K-nearest Neighbors is a non-parametric method used for both classification and regression tasks. It classifies a sample by a majority vote of its neighbors, assigning the sample to the class most common among its (k) nearest neighbors, where (k) is a small positive integer.

How It Works

  • Classification: When a new data point needs classification, KNN identifies its (k) nearest neighbors in the training data based on feature similarity. The class label most common among these neighbors is assigned to the new data point.
  • Regression: For regression tasks, KNN predicts the average value of the (k) nearest neighbors.

Applications

Key Points

  • Non-parametric: KNN does not make any assumptions about the underlying data distribution.
  • Supervised Learning: Despite the note’s mention of unsupervised learning, KNN is actually a supervised learning algorithm because it requires labeled training data.

Use Cases

  • KNN is useful for tasks where the decision boundary is irregular and not easily captured by parametric models (parametric vs non-parametric models). It is simple to implement and understand but can be computationally expensive with large datasets.

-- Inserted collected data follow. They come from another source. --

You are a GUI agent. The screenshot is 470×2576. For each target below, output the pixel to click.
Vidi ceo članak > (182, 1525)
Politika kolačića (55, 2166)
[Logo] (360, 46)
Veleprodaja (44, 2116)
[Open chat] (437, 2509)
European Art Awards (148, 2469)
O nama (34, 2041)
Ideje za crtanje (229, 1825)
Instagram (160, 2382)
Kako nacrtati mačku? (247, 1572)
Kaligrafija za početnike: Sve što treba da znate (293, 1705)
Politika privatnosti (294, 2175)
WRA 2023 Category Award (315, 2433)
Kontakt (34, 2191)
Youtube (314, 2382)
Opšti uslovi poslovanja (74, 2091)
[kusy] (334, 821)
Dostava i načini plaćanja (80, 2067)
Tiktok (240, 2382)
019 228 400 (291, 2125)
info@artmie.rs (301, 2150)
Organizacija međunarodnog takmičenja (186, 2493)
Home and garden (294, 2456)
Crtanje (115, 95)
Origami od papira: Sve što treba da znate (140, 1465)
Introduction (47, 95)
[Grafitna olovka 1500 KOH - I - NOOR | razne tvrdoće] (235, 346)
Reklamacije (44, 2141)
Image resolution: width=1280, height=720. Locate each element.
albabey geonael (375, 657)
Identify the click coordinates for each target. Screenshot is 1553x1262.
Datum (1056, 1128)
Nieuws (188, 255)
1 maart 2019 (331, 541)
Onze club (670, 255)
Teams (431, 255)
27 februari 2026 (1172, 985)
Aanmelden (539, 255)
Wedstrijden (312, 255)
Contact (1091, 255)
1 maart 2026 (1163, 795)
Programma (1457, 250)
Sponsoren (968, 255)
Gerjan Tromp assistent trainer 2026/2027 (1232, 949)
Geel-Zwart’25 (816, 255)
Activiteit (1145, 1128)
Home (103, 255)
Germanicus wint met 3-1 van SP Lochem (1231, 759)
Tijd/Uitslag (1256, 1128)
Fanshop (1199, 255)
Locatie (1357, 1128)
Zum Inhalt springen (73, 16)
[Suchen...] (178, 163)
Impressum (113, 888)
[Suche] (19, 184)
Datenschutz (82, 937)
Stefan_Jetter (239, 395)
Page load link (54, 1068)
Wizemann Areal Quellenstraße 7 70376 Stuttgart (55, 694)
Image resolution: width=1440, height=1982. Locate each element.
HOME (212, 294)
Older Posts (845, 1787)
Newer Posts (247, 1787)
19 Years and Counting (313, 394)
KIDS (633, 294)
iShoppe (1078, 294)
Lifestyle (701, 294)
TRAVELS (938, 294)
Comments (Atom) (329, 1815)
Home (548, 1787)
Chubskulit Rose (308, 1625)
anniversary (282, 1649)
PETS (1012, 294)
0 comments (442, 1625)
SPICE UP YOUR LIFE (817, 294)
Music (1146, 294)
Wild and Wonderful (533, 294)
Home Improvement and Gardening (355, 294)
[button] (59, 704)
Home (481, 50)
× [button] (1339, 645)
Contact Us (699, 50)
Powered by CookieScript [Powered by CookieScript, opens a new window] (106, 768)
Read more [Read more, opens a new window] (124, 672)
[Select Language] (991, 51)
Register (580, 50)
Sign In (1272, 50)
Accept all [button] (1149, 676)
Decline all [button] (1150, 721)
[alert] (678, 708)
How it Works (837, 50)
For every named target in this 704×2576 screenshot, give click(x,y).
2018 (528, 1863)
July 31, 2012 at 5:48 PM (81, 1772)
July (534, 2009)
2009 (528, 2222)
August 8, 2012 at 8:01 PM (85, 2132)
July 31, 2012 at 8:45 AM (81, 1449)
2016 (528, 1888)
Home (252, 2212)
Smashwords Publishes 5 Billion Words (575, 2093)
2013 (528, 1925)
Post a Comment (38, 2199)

Understanding K-nearest Neighbors

KNN is a straightforward algorithm that relies on the proximity of data points to make predictions. It is particularly effective in scenarios where the relationship between features and the target variable is complex and non-linear.

  • Choice of (k): The value of (k) is crucial. A small (k) can be sensitive to noise, while a large (k) can smooth out the decision boundary too much.

  • Distance Metric: The choice of distance metric (e.g., Euclidean, Manhattan) affects how neighbors are determined and can impact the algorithm’s performance.

KNN is best suited for smaller datasets due to its computational intensity, as it requires calculating the distance between the new data point and all existing data points.

K-nearest neighbours

  • Classifies a new data point based on the majority class of its k nearest neighbors.
  • Simple but computationally expensive for large datasets.